Try it:
Restate every entry word for word.
Available data below:
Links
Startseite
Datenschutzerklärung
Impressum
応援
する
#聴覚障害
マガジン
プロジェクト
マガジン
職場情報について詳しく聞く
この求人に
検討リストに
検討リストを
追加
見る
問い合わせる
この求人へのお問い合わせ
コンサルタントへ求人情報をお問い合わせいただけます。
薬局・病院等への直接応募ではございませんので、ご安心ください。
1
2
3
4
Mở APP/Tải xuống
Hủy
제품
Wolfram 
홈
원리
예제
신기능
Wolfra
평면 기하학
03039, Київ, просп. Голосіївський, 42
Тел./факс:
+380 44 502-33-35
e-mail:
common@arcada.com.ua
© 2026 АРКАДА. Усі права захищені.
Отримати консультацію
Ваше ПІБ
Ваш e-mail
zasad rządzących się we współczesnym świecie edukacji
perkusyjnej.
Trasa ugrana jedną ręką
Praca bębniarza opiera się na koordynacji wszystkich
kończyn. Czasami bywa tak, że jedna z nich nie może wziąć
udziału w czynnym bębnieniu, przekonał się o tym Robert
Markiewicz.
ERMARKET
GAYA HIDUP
End of Available data.
Task response:
Links
Startseite
Datenschutzerklärung
Impressum
応援
する
#聴覚障害
マガジン
プロジェクト
マガジン
職場情報について詳しく聞く
この求人に
検討リストに
検討リストを
追加
見る
問い合わせる
この求人へのお問い合わせ
コンサルタントへ求人情報をお問い合わせいただけます。
薬局・病院等への直接応募ではございませんので、ご安心ください。
1
2
3
4
Mở APP/Tải xuống
Hủy
제품
Wolfram 
홈
원리
예제
신기능
Wolfra
평면 기하학
03039, Київ, просп. Голосіївський, 42
Тел./факс:
+380 44 502-33-35
e-mail:
common@arcada.com.ua
© 2026 АРКАДА. Усі права захищені.
Отримати консультацію
Ваше ПІБ
Ваш e-mail
zasad rządzących się we współczesnym świecie edukacji
perkusyjnej.
Trasa ugrana jedną ręką
Praca bębniarza opiera się na koordynacji wszystkich
kończyn. Czasami bywa tak, że jedna z nich nie może wziąć
udziału w czynnym bębnieniu, przekonał się o tym Robert
Markiewicz.
ERMARKET
GAYA HIDUP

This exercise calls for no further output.